As Lukas Graf
hints, you are looking for cross-correlation. It works well, if:
- The scale of your images does not change considerably.
- There is no rotation change in the images.
- There is no significant illumination change in the images.
For plain translations cross-correlation is very good.
The simplest cross-correlation tool is scipy.signal.correlate
. However, it uses the trivial method for cross-correlation, which is O(n^4) for a two-dimensional image with side length n. In practice, with your images it'll take very long.
The better too is scipy.signal.fftconvolve
as convolution and correlation are closely related.
Something like this:
import numpy as np
import scipy.signal
def cross_image(im1, im2):
# get rid of the color channels by performing a grayscale transform
# the type cast into 'float' is to avoid overflows
im1_gray = np.sum(im1.astype('float'), axis=2)
im2_gray = np.sum(im2.astype('float'), axis=2)
# get rid of the averages, otherwise the results are not good
im1_gray -= np.mean(im1_gray)
im2_gray -= np.mean(im2_gray)
# calculate the correlation image; note the flipping of onw of the images
return scipy.signal.fftconvolve(im1_gray, im2_gray[::-1,::-1], mode='same')
The funny-looking indexing of im2_gray[::-1,::-1]
rotates it by 180° (mirrors both horizontally and vertically). This is the difference between convolution and correlation, correlation is a convolution with the second signal mirrored.
Now if we just correlate the first (topmost) image with itself, we get:
This gives a measure of self-similarity of the image.
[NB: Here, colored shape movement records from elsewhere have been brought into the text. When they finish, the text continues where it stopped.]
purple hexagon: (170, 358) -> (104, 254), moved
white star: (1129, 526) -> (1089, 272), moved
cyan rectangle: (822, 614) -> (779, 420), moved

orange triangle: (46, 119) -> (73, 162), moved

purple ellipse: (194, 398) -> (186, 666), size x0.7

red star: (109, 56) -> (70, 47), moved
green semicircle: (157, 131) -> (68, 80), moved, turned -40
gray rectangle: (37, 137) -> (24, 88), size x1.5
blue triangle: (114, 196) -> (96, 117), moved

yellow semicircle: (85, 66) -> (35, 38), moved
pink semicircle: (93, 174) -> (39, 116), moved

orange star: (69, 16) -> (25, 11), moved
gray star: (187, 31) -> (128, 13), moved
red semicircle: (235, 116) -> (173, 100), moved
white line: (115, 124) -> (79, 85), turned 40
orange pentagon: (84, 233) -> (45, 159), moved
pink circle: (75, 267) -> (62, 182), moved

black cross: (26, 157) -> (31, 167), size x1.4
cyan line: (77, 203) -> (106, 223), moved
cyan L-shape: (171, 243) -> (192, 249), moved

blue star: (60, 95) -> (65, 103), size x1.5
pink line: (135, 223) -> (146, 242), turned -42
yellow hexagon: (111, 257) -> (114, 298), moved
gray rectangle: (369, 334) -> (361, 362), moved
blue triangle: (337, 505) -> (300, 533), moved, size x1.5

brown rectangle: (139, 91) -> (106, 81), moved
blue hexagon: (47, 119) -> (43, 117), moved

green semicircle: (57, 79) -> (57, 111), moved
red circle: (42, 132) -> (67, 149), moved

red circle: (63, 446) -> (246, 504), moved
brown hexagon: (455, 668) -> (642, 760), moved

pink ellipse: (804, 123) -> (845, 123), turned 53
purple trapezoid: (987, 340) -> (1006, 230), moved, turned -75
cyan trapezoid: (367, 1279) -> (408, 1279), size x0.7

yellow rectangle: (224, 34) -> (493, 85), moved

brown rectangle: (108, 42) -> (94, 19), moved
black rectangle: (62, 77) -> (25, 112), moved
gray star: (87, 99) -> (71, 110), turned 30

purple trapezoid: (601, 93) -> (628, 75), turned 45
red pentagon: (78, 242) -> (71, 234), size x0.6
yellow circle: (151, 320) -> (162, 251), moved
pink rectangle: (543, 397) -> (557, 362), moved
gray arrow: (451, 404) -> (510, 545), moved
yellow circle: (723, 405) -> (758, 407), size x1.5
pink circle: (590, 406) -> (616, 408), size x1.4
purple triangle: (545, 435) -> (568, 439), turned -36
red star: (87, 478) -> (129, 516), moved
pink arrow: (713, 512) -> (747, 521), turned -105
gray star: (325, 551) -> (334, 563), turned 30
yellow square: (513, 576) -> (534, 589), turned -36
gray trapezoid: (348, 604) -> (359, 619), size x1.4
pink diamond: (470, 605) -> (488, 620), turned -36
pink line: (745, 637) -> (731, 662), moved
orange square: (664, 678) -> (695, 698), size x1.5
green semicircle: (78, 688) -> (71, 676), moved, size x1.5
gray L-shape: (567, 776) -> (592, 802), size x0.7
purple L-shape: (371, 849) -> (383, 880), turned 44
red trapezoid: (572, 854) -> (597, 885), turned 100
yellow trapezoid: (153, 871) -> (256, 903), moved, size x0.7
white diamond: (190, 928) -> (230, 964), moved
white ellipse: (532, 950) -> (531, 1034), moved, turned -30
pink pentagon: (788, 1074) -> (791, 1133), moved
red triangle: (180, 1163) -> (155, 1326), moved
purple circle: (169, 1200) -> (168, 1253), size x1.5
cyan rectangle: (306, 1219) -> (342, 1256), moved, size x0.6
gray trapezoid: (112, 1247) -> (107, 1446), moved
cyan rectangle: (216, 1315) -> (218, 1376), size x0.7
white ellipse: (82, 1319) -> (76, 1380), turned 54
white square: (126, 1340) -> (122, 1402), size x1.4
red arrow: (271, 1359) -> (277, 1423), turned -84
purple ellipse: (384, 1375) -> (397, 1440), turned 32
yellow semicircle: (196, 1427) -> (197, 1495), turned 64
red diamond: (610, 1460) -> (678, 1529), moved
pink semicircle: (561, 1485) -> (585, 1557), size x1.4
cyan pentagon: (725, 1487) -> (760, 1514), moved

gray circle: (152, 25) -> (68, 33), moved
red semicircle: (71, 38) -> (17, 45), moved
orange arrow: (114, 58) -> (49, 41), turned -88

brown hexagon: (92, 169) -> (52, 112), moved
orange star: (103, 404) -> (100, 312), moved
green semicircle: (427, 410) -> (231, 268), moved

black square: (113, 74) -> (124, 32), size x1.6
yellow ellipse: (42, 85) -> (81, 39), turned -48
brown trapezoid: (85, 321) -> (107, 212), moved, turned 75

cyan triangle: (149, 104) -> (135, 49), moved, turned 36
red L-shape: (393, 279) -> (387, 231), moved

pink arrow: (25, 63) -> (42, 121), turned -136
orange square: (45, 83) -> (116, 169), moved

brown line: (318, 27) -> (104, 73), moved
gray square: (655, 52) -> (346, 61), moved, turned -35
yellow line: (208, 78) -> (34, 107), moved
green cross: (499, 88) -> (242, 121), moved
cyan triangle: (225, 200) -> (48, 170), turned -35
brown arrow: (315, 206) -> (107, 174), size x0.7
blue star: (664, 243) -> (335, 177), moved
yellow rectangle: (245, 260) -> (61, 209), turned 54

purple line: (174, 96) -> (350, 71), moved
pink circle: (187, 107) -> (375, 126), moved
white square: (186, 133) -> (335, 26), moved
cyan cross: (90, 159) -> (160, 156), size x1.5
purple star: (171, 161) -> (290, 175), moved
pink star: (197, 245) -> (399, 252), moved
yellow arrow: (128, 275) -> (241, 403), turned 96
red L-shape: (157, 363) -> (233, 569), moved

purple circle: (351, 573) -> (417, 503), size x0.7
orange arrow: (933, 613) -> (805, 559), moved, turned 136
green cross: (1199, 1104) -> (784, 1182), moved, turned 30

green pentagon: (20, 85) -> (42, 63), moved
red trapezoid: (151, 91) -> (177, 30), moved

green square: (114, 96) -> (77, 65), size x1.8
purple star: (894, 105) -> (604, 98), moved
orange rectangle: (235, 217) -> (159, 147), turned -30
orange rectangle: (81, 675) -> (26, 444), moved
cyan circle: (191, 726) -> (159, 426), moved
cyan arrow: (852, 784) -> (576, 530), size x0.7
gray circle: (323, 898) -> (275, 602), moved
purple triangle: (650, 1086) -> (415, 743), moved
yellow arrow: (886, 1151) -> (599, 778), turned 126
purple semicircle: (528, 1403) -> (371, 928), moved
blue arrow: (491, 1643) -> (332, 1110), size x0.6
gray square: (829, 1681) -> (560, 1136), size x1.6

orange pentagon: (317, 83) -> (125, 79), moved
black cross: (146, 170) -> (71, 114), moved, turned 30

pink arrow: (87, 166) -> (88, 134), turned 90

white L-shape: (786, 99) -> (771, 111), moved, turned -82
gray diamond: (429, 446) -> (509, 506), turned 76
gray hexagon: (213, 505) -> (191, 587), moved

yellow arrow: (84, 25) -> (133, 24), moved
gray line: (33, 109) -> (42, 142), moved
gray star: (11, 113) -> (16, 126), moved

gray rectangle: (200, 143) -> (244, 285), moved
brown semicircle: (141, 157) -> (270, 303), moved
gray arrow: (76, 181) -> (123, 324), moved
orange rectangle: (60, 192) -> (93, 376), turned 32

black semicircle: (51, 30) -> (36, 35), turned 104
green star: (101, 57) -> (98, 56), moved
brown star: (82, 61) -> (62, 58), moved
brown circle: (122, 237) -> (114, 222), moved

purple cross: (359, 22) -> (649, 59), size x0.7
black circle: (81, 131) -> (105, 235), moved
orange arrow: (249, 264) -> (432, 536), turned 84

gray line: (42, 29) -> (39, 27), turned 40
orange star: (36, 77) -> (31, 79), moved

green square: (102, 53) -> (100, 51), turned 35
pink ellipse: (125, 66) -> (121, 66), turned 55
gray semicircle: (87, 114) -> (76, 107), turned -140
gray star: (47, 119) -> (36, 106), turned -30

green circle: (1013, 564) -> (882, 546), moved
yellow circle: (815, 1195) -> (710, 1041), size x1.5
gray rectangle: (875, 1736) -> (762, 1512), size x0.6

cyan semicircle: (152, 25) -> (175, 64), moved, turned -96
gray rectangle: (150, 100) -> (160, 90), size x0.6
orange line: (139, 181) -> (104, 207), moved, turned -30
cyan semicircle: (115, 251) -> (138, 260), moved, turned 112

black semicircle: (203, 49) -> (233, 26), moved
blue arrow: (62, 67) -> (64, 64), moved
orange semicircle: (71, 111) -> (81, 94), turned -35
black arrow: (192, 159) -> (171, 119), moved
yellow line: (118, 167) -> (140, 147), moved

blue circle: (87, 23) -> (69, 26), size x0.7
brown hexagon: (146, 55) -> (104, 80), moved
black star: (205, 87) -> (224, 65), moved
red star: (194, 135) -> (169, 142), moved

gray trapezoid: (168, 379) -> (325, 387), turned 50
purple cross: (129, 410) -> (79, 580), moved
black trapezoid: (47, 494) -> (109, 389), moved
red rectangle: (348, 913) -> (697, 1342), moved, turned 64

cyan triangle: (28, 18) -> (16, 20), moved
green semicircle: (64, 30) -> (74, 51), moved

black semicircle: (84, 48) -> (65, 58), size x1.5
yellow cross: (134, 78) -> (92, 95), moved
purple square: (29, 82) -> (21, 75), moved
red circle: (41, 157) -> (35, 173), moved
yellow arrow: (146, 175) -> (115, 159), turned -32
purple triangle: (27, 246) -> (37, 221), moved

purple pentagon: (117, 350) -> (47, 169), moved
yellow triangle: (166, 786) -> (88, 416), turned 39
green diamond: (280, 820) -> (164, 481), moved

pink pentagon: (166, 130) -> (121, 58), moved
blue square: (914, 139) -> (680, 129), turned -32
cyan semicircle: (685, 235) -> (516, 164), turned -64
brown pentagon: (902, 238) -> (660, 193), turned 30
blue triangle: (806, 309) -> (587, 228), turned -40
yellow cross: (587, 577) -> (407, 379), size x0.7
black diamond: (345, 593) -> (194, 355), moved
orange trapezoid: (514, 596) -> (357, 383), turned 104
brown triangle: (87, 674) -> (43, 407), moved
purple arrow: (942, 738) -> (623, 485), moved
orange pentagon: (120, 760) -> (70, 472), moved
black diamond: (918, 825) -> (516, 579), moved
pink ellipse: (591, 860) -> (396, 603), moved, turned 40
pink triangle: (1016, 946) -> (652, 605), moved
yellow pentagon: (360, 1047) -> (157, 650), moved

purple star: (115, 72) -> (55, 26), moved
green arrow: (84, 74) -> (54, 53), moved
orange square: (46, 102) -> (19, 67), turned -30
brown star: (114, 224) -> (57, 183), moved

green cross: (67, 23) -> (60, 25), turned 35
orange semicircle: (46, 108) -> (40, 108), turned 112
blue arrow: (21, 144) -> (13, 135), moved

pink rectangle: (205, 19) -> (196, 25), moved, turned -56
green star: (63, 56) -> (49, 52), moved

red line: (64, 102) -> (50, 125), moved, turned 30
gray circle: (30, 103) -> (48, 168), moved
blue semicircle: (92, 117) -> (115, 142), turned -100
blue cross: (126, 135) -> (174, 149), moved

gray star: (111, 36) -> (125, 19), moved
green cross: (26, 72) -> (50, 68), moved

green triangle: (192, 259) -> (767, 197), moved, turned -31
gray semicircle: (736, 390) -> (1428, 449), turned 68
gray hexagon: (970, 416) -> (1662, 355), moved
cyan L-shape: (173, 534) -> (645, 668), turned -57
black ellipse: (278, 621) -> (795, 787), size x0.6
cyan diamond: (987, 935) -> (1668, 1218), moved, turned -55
The brightest spot is at (201, 200), which is in the center for the (402, 400) image.
The brightest spot coordinates can be found:
np.unravel_index(np.argmax(corr_img), corr_img.shape)
The linear position of the brightest pixel is returned by argmax
, but it has to be converted back into the 2D coordinates with unravel_index
.
Next, we try the same by correlating the first image with the second image:
The correlation image looks similar, but the best correlation has moved to (149,200), i.e. 52 pixels upwards in the image. This is the offset between the two images.
This seems to work with these simple images. However, there may be false correlation peaks, as well, and any of the problems outlined in the beginning of this answer may ruin the results.
In any case you should consider using a windowing function. The choice of the function is not that important, as long as something is used. Also, if you have problems with small rotation or scale changes, try correlating several small areas agains the surrounding image. That will give you different displacements at different positions of the image.